§ WHAT IS BEING ASKED: Write out every record below exactly, leaving the pictures out.

Collected data:
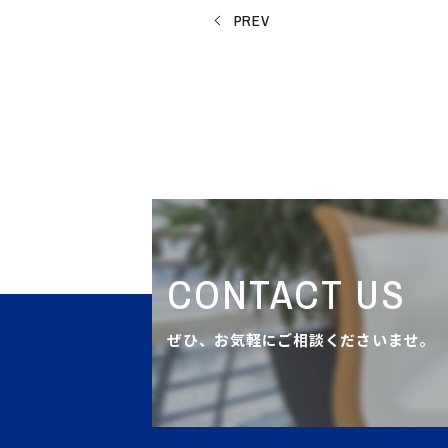
PREV
CONTACT US
ぜひ、お気軽にご相談くださいませ。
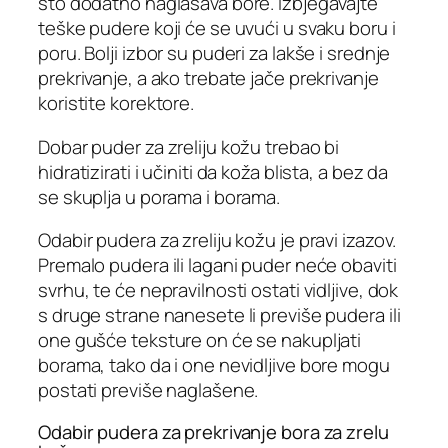
što dodatno naglašava bore. Izbjegavajte
teške pudere koji će se uvući u svaku boru i
poru. Bolji izbor su puderi za lakše i srednje
prekrivanje, a ako trebate jače prekrivanje
koristite korektore.
Dobar puder za zreliju kožu trebao bi
hidratizirati i učiniti da koža blista, a bez da
se skuplja u porama i borama.
Odabir pudera za zreliju kožu je pravi izazov.
Premalo pudera ili lagani puder neće obaviti
svrhu, te će nepravilnosti ostati vidljive, dok
s druge strane nanesete li previše pudera ili
one gušće teksture on će se nakupljati
borama, tako da i one nevidljive bore mogu
postati previše naglašene.
Odabir pudera za prekrivanje bora za zrelu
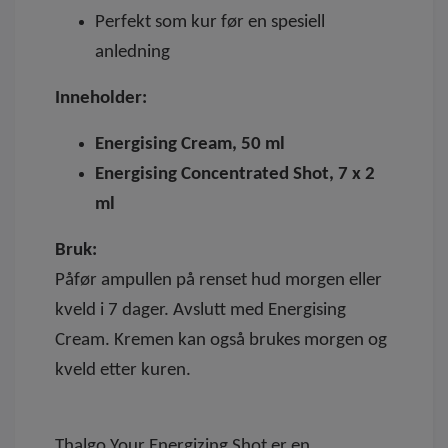
Perfekt som kur før en spesiell
anledning
Inneholder:
Energising Cream, 50 ml
Energising Concentrated Shot, 7 x 2
ml
Bruk:
Påfør ampullen på renset hud morgen eller
kveld i 7 dager. Avslutt med Energising
Cream. Kremen kan også brukes morgen og
kveld etter kuren.
Thalgo Your Energizing Shot er en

§ SOLUTION TO THIS EXERCISE:
PREV
CONTACT US
ぜひ、お気軽にご相談くださいませ。
što dodatno naglašava bore. Izbjegavajte
teške pudere koji će se uvući u svaku boru i
poru. Bolji izbor su puderi za lakše i srednje
prekrivanje, a ako trebate jače prekrivanje
koristite korektore.
Dobar puder za zreliju kožu trebao bi
hidratizirati i učiniti da koža blista, a bez da
se skuplja u porama i borama.
Odabir pudera za zreliju kožu je pravi izazov.
Premalo pudera ili lagani puder neće obaviti
svrhu, te će nepravilnosti ostati vidljive, dok
s druge strane nanesete li previše pudera ili
one gušće teksture on će se nakupljati
borama, tako da i one nevidljive bore mogu
postati previše naglašene.
Odabir pudera za prekrivanje bora za zrelu
Perfekt som kur før en spesiell
anledning
Inneholder:
Energising Cream, 50 ml
Energising Concentrated Shot, 7 x 2
ml
Bruk:
Påfør ampullen på renset hud morgen eller
kveld i 7 dager. Avslutt med Energising
Cream. Kremen kan også brukes morgen og
kveld etter kuren.
Thalgo Your Energizing Shot er en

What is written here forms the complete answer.